Ma montre est en avance , pensa-t-elle en la portant à son oreille. Oh ! allez ! que cette alerte sonne ! Je ne veux pas avoir à retourner à Oxford. Que dirai-je au major ? Et à M. Dunworthy ? S’il découvre que je ne me suis pas seulement baladée dans l’allée des bombes, mais que l’on m’a donné par surcroît un implant fautif, il ne me laissera jamais revenir.
23 h 32. 23 h 33…
La Manche, le 29 mai 1940
Ils feraient une cible idéale, n’est-ce pas ?
Commentaire du général Short à propos des navires de guerre alignés à Pearl Harbor, le 6 décembre 1941
Mike tituba jusqu’à l’arrière du bateau.
— Ça veut dire quoi : nous sommes au milieu de la Manche ? cria-t-il en tentant de distinguer quelque chose au-delà de la poupe.
Pas une terre en vue, rien d’autre que de l’eau et des ténèbres, de toutes parts. Il retourna à l’aveuglette jusqu’à la barre que tenait le capitaine.
— Il faut faire demi-tour !
— Tu as dit que tu étais correspondant de guerre, Kansas ! lui cria le capitaine en retour, sa voix assourdie par le vent. Eh bien, voilà ta chance de couvrir la guerre au lieu d’écrire sur les fortifications des plages. Toute notre putain d’armée britannique est coincée à Dunkerque, et on va la sortir de là !
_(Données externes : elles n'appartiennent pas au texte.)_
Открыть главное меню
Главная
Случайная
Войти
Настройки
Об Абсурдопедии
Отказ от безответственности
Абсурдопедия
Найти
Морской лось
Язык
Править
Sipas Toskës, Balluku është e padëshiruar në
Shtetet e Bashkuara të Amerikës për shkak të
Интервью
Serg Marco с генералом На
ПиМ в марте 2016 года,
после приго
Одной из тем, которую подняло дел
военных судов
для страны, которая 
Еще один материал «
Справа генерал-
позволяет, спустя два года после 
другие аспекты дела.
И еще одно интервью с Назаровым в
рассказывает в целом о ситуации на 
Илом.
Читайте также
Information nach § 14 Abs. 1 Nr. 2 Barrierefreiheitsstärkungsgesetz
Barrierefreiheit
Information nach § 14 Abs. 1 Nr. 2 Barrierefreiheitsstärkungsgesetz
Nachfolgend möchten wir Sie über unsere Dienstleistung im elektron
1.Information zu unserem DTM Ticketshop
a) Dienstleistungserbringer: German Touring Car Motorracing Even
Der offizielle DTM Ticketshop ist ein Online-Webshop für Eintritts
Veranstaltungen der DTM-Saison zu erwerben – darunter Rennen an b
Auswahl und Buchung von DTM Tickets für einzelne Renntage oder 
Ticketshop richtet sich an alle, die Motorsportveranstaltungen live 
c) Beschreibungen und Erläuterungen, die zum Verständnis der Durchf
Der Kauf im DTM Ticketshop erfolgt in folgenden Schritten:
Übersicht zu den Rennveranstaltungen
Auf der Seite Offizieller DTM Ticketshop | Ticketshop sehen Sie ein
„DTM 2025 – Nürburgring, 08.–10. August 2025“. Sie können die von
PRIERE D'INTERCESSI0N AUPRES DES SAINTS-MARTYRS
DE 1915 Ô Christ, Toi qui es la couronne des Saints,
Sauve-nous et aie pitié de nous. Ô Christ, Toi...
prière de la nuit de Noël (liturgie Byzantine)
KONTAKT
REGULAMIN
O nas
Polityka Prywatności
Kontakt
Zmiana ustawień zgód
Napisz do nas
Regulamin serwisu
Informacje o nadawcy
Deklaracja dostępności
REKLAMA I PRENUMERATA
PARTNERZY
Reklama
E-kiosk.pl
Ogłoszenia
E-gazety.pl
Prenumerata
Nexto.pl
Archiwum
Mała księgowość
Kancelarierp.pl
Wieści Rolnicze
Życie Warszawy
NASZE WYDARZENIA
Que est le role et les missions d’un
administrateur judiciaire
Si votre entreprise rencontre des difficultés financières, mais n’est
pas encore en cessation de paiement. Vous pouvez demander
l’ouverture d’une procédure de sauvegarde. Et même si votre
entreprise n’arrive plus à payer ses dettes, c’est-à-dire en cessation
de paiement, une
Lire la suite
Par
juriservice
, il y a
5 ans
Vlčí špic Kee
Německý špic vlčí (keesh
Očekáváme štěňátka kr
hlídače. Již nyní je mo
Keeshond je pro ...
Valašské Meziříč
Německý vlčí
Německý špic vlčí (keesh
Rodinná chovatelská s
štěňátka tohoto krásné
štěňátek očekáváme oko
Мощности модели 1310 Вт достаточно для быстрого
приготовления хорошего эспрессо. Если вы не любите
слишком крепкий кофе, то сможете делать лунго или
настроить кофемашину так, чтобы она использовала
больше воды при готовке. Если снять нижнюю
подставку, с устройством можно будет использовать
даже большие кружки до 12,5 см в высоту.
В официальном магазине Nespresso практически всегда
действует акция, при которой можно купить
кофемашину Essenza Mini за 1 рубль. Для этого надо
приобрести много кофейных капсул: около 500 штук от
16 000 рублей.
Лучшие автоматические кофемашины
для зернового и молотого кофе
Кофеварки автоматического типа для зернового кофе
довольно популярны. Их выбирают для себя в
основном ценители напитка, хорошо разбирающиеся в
Mais je ne peux pas me rendre à Dunkerque ! Impossible ! C’est un point de divergence !
Par ailleurs, l’évacuation ne s’était pas déroulée ainsi. La petite flotte ne s’était pas organisée selon son bon vouloir. C’était réputé bien trop dangereux. Elle avait été structurée en convois menés par des contre-torpilleurs.
— Vous devez retourner à Douvres !
Mike essayait de se faire entendre malgré les bruits conjugués du moteur haletant et du vent saturé d’eau et de sel.